OLEH: MUHAMMAD PLATO
Pesan Nabi Muhammad saw,
agama itu awalnya asing dan akan kembali menjadi asing. Terorisme bukan untuk
menyerang sekelompok agama, tetapi upaya sekelompok orang untuk mengkerdilkan
peran agama dalam kehidupan masyarakat dan bernegara. Pertarungan ini sudah
terjadi sejak dahulu antara orang orang pola pikir materialis dengan religius.
Agama adalah ajaran moral
agar manusia bisa hidup berdampingan dengan damai dan sejahtera. Damai dan
sejahtera adalah puncak yang ingin dicapai oleh orang-orang beragama. Peran
agama menjadi terasing dari kehidupan dengan pola-pola pikir sekuler yang
positivistik. Agama menjadi symbol-simbol dan ritual-ritual. Kultus individu,
gelar, penampilan, bangunan, seolah menjadi tampilan baku dari ciri orang
beragama. Agama telah kehilangan nalar karena nalar dianggap k kekafiran.
Nietzsche, (1844-1900)
telah mengemukakan pemikirannya bahwa kelak manusia akan membunuh Tuhannya. Seorang
mahasiswa dari fakultas hukum yang giat belajar filsafat menemukan bahwa
Nietzsche tidak mengajarkan orang menjadi Atheis. Dia membantu menjelaskan
bahwa dengan menjamurnya pemikiran-pemikiran ilmiah materialistik, suatu saat
akan sampai pada titik bahwa sebagian besar manusia sudah tidak lagi menganggap
Tuhan ada. Sekalipun hidup, Tuhan akan terpenjara di masjid-masjid,
biara-biara, dan sinagog. Tuhan tidak ada di lembaga poitik, ekonomi, sosial,
dan budaya. Pada akhirnya Tuhan tidak akan lagi hadir di rumah dan dunia
pendidikan. Hubungan antar manusia menjadi transaksional karena berharap
imbalan-imbalan material.
Penjelasan Nietzche bisa dipandang sebagai sebuah gambaran kekhawatiran melihat pesatnya pola-pola pikir manusia yang semakin materialistik. Pola pikir material yang dikampanyekan mealui sains dan teknologi informasi berhasil menjadi world view berpikir sebagian besar manusia. Agama yang mengajarkan keikhlasan, kejujuran, kedamaian antar umat manusia, difitnah sebagai penghambat kemajuan dan biang perpecahan.

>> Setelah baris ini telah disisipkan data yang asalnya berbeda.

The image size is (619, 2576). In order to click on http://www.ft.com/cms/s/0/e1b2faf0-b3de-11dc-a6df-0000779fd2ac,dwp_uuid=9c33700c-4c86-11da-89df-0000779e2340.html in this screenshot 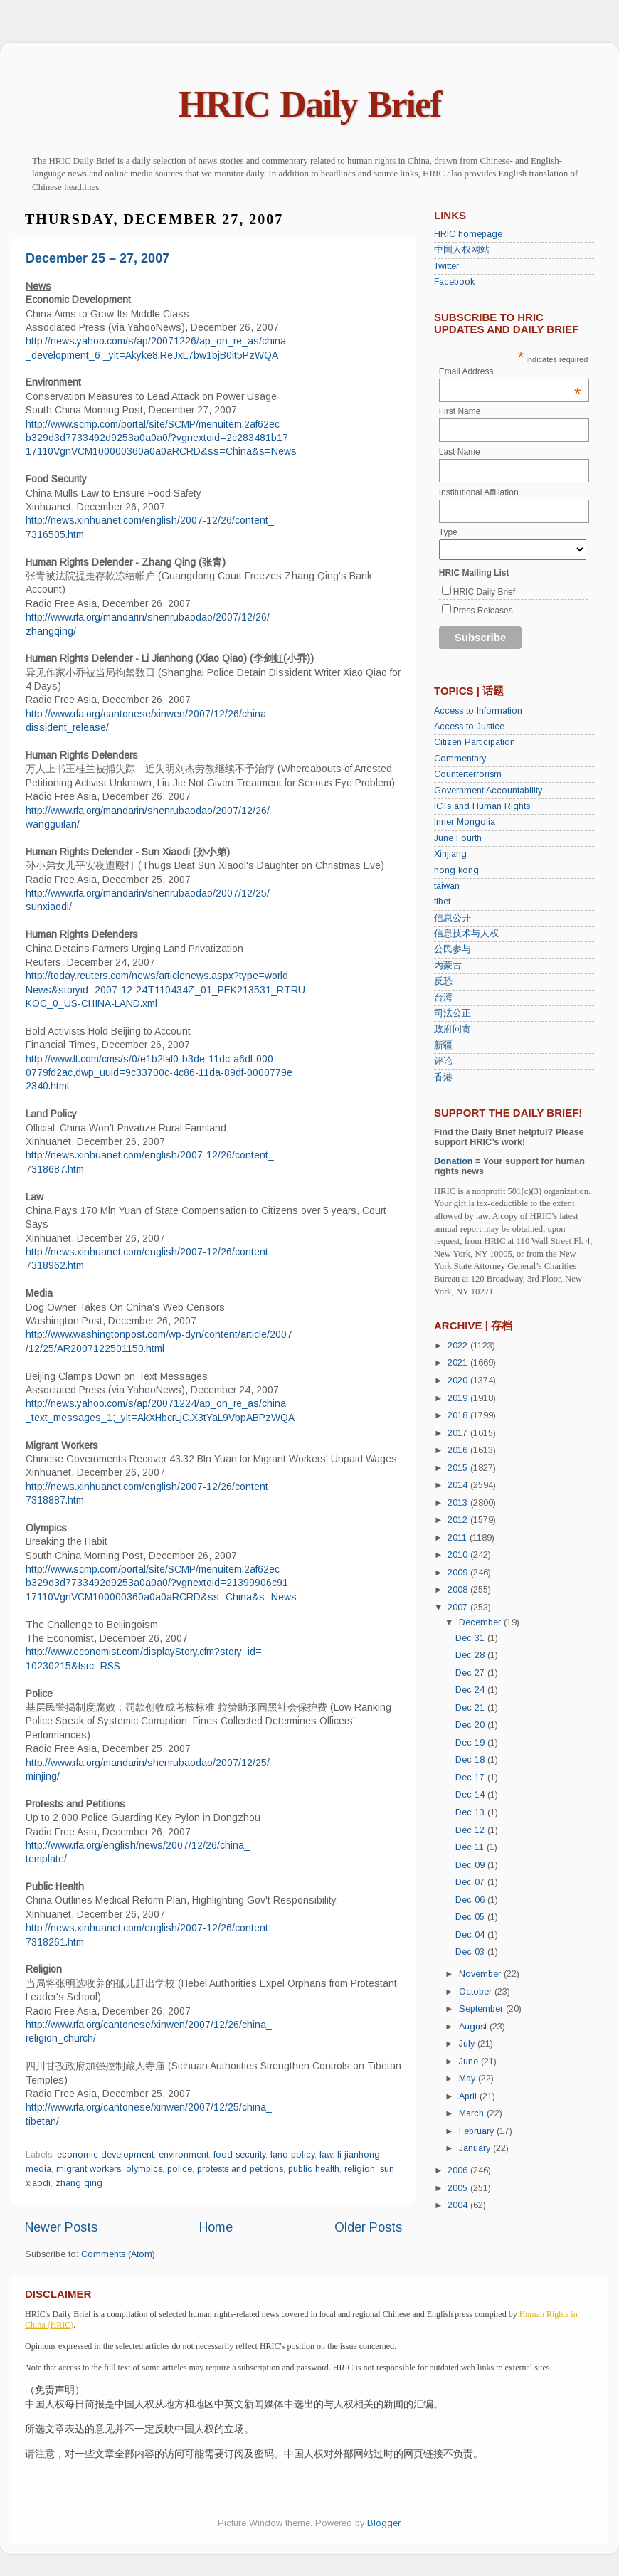, I will do `click(159, 1072)`.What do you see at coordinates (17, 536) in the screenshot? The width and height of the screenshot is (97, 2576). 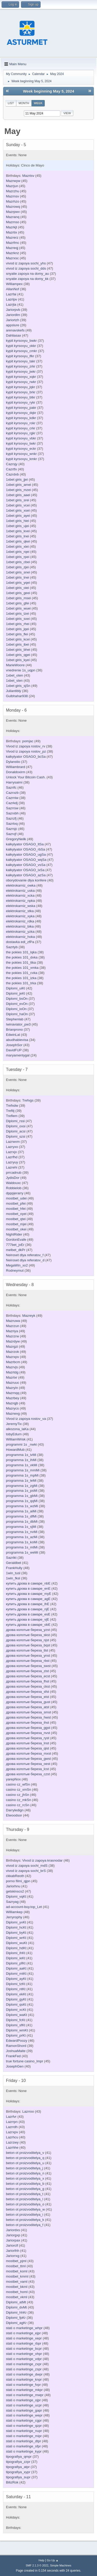 I see `1xbet giris_lnei` at bounding box center [17, 536].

Padahal menurut Ibn Khaldun dan Maududi (2000), “agama
memiliki peranan besar dalam membentuk dan menegakkan sejarah kehidupan bangsa
yang berperadaban”. Karen Amstrong mengatakan bahwa sejarah dunia semuanya
tentang sejarah Tuhan sebagai pemilik alam semesta.

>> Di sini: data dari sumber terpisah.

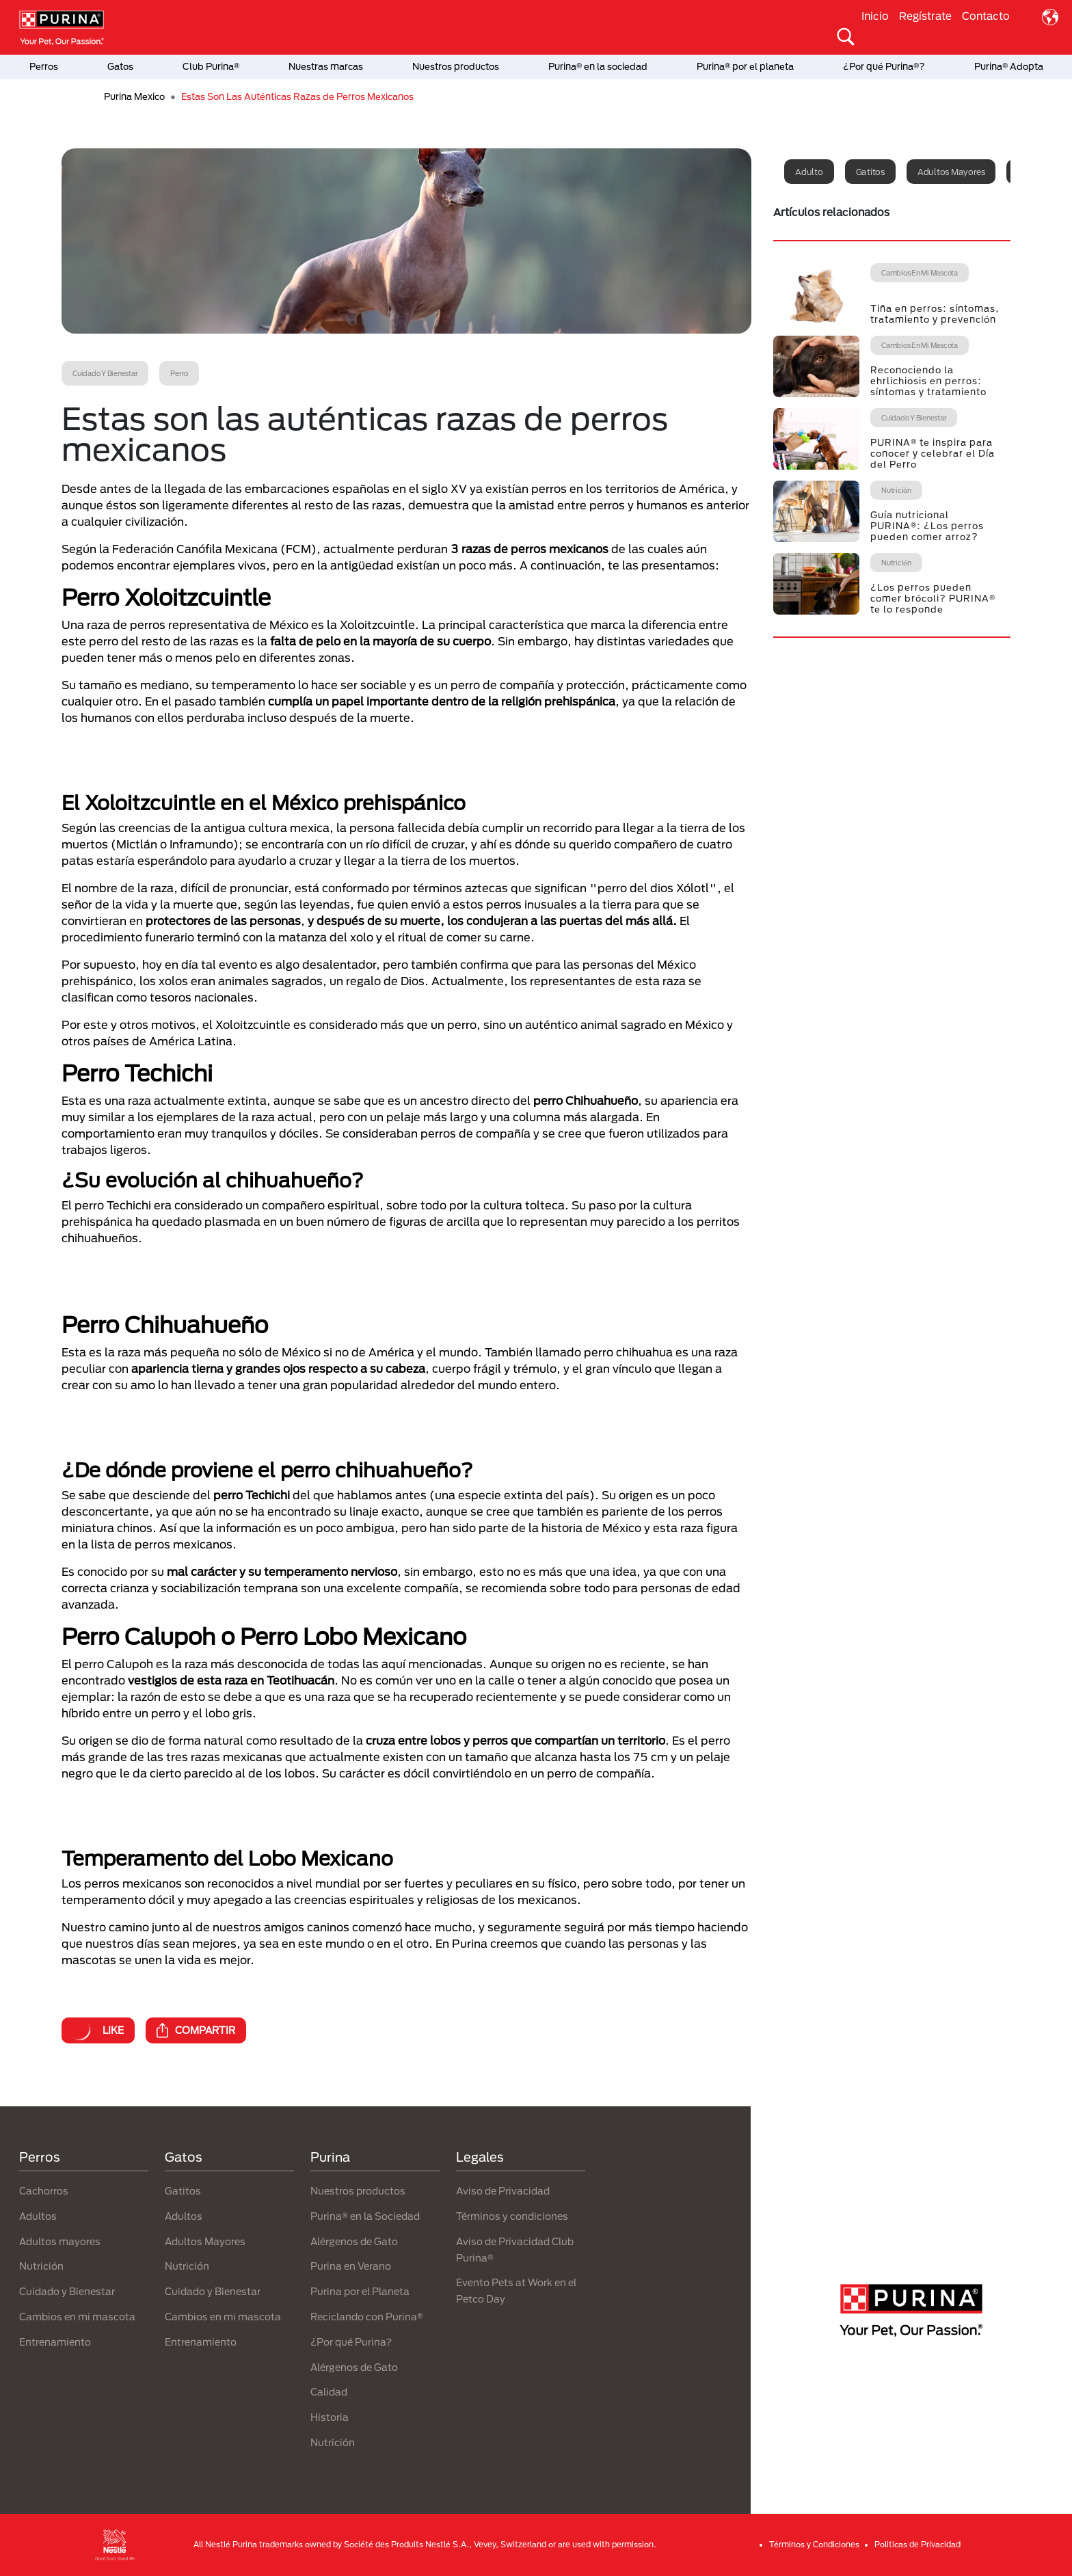  I want to click on Adulto, so click(809, 171).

Penganut agama pun terpecah menjadi kelompok-kelompok
yang saling berebut kebenaran. Pandangan-pandangan agamanya terjerumus pada
keegoisan yang haus kekuasaan, dan kehormatan. Sumber ajaran agama bergeser
pada penafsir-penafsir agama yang saling bergesekkan karena ingin mendapat
pengakuan sebagai pemilik kebenaran. Ayat-ayat Tuhan digunakan untuk
melegitimasi kekuasan dan kehormatannya.
Agama harus dikembalikan pada fungsi sesungguhnya. Agama
diajarkan untuk memberikan pedoman atau petunjuk arah bagi kehidupan di dunia
secara aplikatif bukan hanya sebatas ritual-ritual, simbol-simbol. (Agustian,
2002:xliv). Nalar agama harus kembali kepada ajaran sesungguhnya yang bersifat
universal untuk memberi petunjuk pada umat manusia agar hidup damai dan
sejahtera di muka bumi sebagaimana diajarkan pada para utusan-Nya. Agama adalah
pembangun peradaban umat manusia.
Kehadiran nalar dalam
memahami agama sangat dibutuhkan sebagaimana Tuhan mengancam kepada mereka yang
tidak menggunakan nalar dalam beragama. Nalar materialis yang cenderung telah
menguasai nalar manusia, membutuhkan nalar religius bersumber pada pengetahuan
kitab suci ajaran agama yang mengajarkan keseimbangan dunia dan akhirat dalam
berpikir. Agama mengajarkan bagaimana manusia bisa hidup damai sejahtera di dunia
dan diakhirat. Ritual-ritual ajaran agama apa bila dipahami dengan nalar
sebenarnya mengandung pesan simbol-simbol bagaimana keteraturan hidup manusia
di dunia yang kelak menjadi sebab kesuksesan hidup di akhirat.